Materials provided:
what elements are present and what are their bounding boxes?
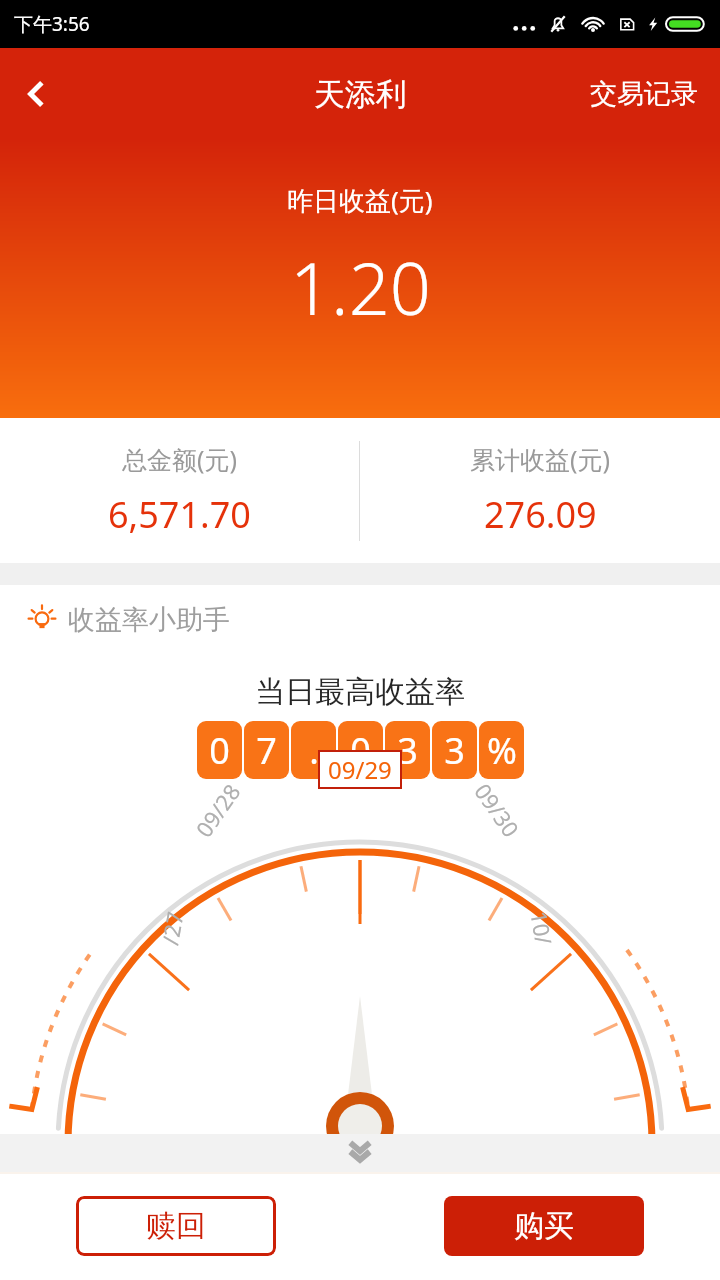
staticText: 3 xyxy=(444,726,465,775)
button[interactable]: 总金额(元) xyxy=(0,418,359,563)
staticText: 总金额(元) xyxy=(122,442,238,476)
staticText: 09/28 xyxy=(188,777,247,843)
staticText: 当日最高收益率 xyxy=(255,673,465,711)
staticText: 276.09 xyxy=(484,490,597,539)
staticText: /27 xyxy=(154,909,190,947)
staticText: 09/29 xyxy=(328,753,392,786)
staticText: 昨日收益(元) xyxy=(287,182,433,218)
button[interactable]: Expand xyxy=(0,1134,720,1172)
staticText: 0 xyxy=(209,726,230,775)
button[interactable]: 购买 xyxy=(444,1196,644,1256)
button[interactable]: 累计收益(元) xyxy=(360,418,720,563)
staticText: 天添利 xyxy=(314,75,407,114)
staticText: 3 xyxy=(397,726,418,775)
staticText: 09/30 xyxy=(468,777,527,843)
button[interactable]: 交易记录 xyxy=(568,61,720,127)
button[interactable]: 赎回 xyxy=(76,1196,276,1256)
staticText: 7 xyxy=(256,726,277,775)
staticText: 6,571.70 xyxy=(108,490,251,539)
staticText: 收益率小助手 xyxy=(68,603,230,637)
staticText: 交易记录 xyxy=(590,77,698,111)
staticText: . xyxy=(309,726,319,775)
button[interactable]: Back xyxy=(0,58,72,130)
staticText: 下午3:56 xyxy=(14,11,90,37)
staticText: 10/ xyxy=(524,909,560,947)
staticText: 0 xyxy=(350,726,371,775)
staticText: % xyxy=(487,726,517,775)
staticText: 累计收益(元) xyxy=(470,442,611,476)
button[interactable]: 收益率小助手 xyxy=(0,585,720,655)
staticText: 购买 xyxy=(514,1207,574,1245)
staticText: 赎回 xyxy=(146,1207,206,1245)
staticText: 1.20 xyxy=(290,238,431,336)
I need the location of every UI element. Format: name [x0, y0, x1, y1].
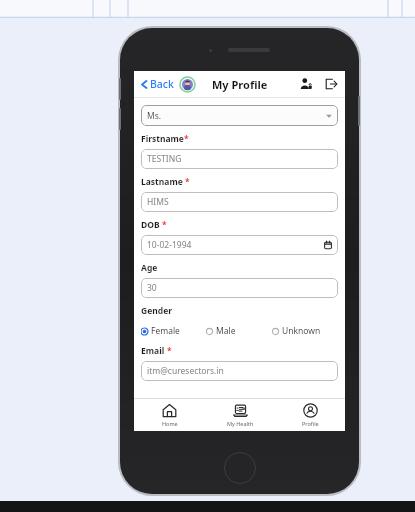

What needs to be done: All lines of the listing holding the string "interactable" must be returned, copied as they stand.

Response for this exercise:
button[interactable]: 总金额(元) xyxy=(0,418,359,563)
button[interactable]: Expand xyxy=(0,1134,720,1172)
button[interactable]: 购买 xyxy=(444,1196,644,1256)
button[interactable]: 累计收益(元) xyxy=(360,418,720,563)
button[interactable]: 交易记录 xyxy=(568,61,720,127)
button[interactable]: 赎回 xyxy=(76,1196,276,1256)
button[interactable]: Back xyxy=(0,58,72,130)
button[interactable]: 收益率小助手 xyxy=(0,585,720,655)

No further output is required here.